On a more technical level, Poisson regression is used for the calculation of C-P Score, beginning with a model that includes age effects and linear drift, i.e., the sum of period slope and cohort slope. (Because of the identifiability problem, period and cohort slopes cannot be determined at the same time.) Scaled deviance is a measure of goodness of fit for a model. C-P score is the difference in the proportion of scaled deviance due to cohort alone and period alone.

#### Deviance Explained by Period and Cohort

In addition to the C-P Score, an additional measure is needed to fully characterize the contributions of period and cohort. The Deviance Explained by Period and Cohort is a value between 0% and 100%. It measures how strong the period and cohort effects when added to the model. Low values imply that very little effect in the age-period-cohort model is attributable to the cohort and/or period, which might suggest either small effects or lack of fit for the model. For example, the C-P score could be close to 0, and the Deviance Explained by Period and Cohort could be small (meaning that neither cohort nor period effects are very curved) or close to a straight line.

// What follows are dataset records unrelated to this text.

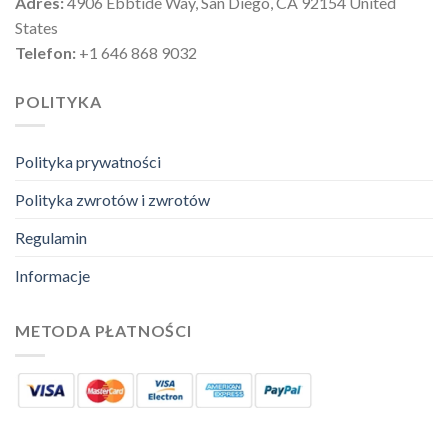
Adres:
4906 Ebbtide Way, San Diego, CA 92154 United
States
Telefon:
+1 646 868 9032
POLITYKA
Polityka prywatności
Polityka zwrotów i zwrotów
Regulamin
Informacje
METODA PŁATNOŚCI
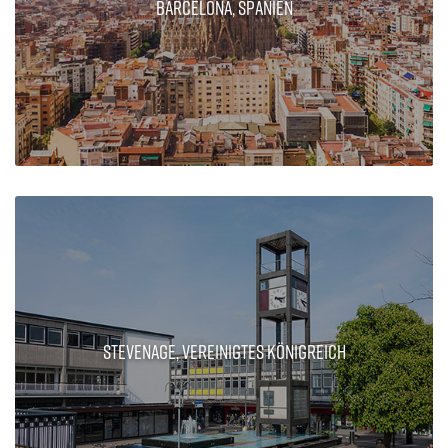
Barcelona, Spanien
Stevenage, Vereinigtes Königreich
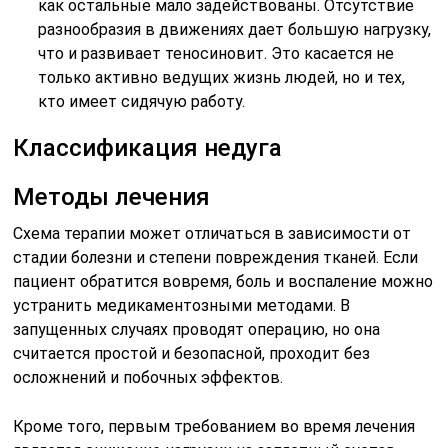
как остальные мало задействованы. Отсутствие
разнообразия в движениях дает большую нагрузку,
что и развивает теносиновит. Это касается не
только активно ведущих жизнь людей, но и тех,
кто имеет сидячую работу.
Классификация недуга
Методы лечения
Схема терапии может отличаться в зависимости от
стадии болезни и степени повреждения тканей. Если
пациент обратится вовремя, боль и воспаление можно
устранить медикаментозными методами. В
запущенных случаях проводят операцию, но она
считается простой и безопасной, проходит без
осложнений и побочных эффектов.
Кроме того, первым требованием во время лечения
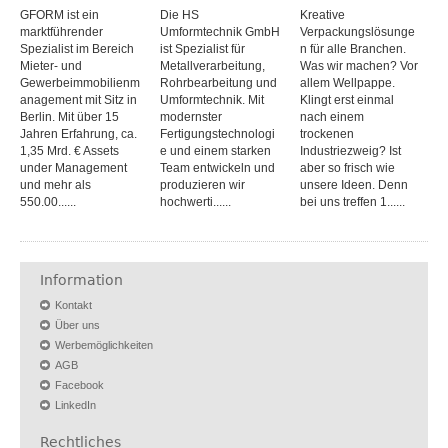
GFORM ist ein
Die HS
Kreative
marktführender
Umformtechnik GmbH
Verpackungslösunge
Spezialist im Bereich
ist Spezialist für
n für alle Branchen.
Mieter- und
Metallverarbeitung,
Was wir machen? Vor
Gewerbeimmobilienm
Rohrbearbeitung und
allem Wellpappe.
anagement mit Sitz in
Umformtechnik. Mit
Klingt erst einmal
Berlin. Mit über 15
modernster
nach einem
Jahren Erfahrung, ca.
Fertigungstechnologi
trockenen
1,35 Mrd. € Assets
e und einem starken
Industriezweig? Ist
under Management
Team entwickeln und
aber so frisch wie
und mehr als
produzieren wir
unsere Ideen. Denn
550.00......
hochwerti......
bei uns treffen 1......
Information
Kontakt
Über uns
Werbemöglichkeiten
AGB
Facebook
LinkedIn
Rechtliches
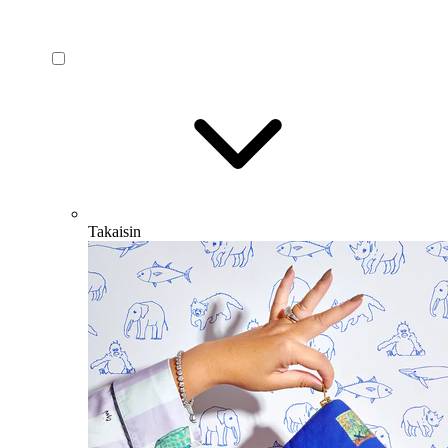
Takaisin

A small value of the Percent of Deviance Explained by Period and Cohort could also mean that the additive period or cohort effects do not fit the data, i.e., there is lack of fit of the model due to a complex relationship, e.g. while obesity is a risk factor for breast cancer associated with birth cohorts, it is thought to increase breast cancer risk in post-menopausal but reduces risk in pre-menopausal women. This type of interaction between age and birth cohort factors is not included in the standard model and would cause lack of fit if changes in levels of obesity by birth cohort are a strong driver of trends.

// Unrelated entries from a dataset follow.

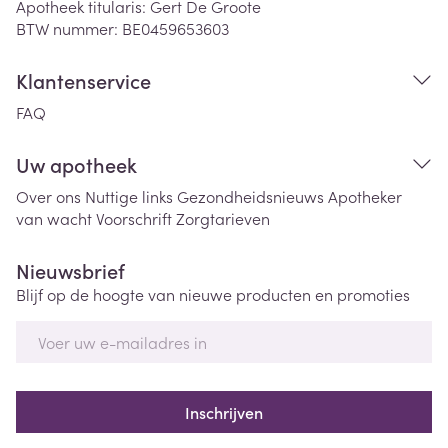
Apotheek titularis:
Gert De Groote
BTW nummer:
BE0459653603
Klantenservice
FAQ
Uw apotheek
Over ons
Nuttige links
Gezondheidsnieuws
Apotheker
van wacht
Voorschrift
Zorgtarieven
Nieuwsbrief
Blijf op de hoogte van nieuwe producten en promoties
E-mail adres
Inschrijven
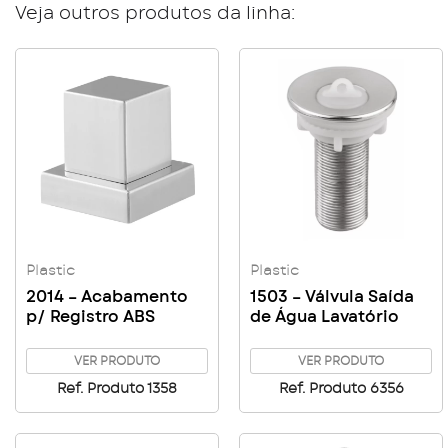
Veja outros produtos da linha:
Plastic
Plastic
2014 – Acabamento
1503 – Válvula Saída
p/ Registro ABS
de Água Lavatório
VER PRODUTO
VER PRODUTO
Ref. Produto 1358
Ref. Produto 6356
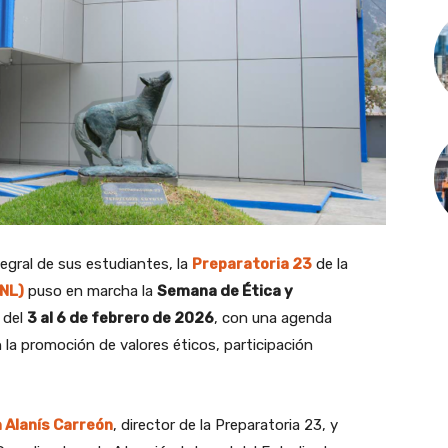
tegral de sus estudiantes, la
Preparatoria 23
de la
NL)
puso en marcha la
Semana de Ética y
o del
3 al 6 de febrero de 2026
, con una agenda
 la promoción de valores éticos, participación
 Alanís Carreón
, director de la Preparatoria 23, y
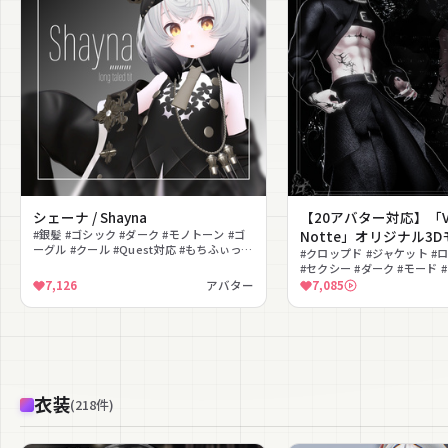
シェーナ / Shayna
【20アバター対応】「Vel
#銀髪 #ゴシック #ダーク #モノトーン #ゴ
Notte」オリジナル3
ーグル #クール #Quest対応 #もちふぃった
#クロップド #ジャケット #
～対応 #ボブヘア #フルトラ対応
#セクシー #ダーク #モード 
ズライク #チェーン #ハロウ
7,126
アバター
7,085
衣装
(
218
件
)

Statistically, the percent deviance explained by period and cohort is 100 x the ratio of the change in scaled deviance when both period and cohort are added to the model over the scaled deviance for the model with just age and drift.

#### Scatter Plots

A scatterplot with the C-P Score on the X-axis and the Percent Deviance Explained by Period and Birth Cohort on the Y-axis for incidence or mortality and sex (male, female, both sexes) (6 scatterplots in all) graphically shows how a specific cancer site compares to all other cancer sites. This plot helps put in perspective the strength of the cohort and period effects for this cancer site compared to others.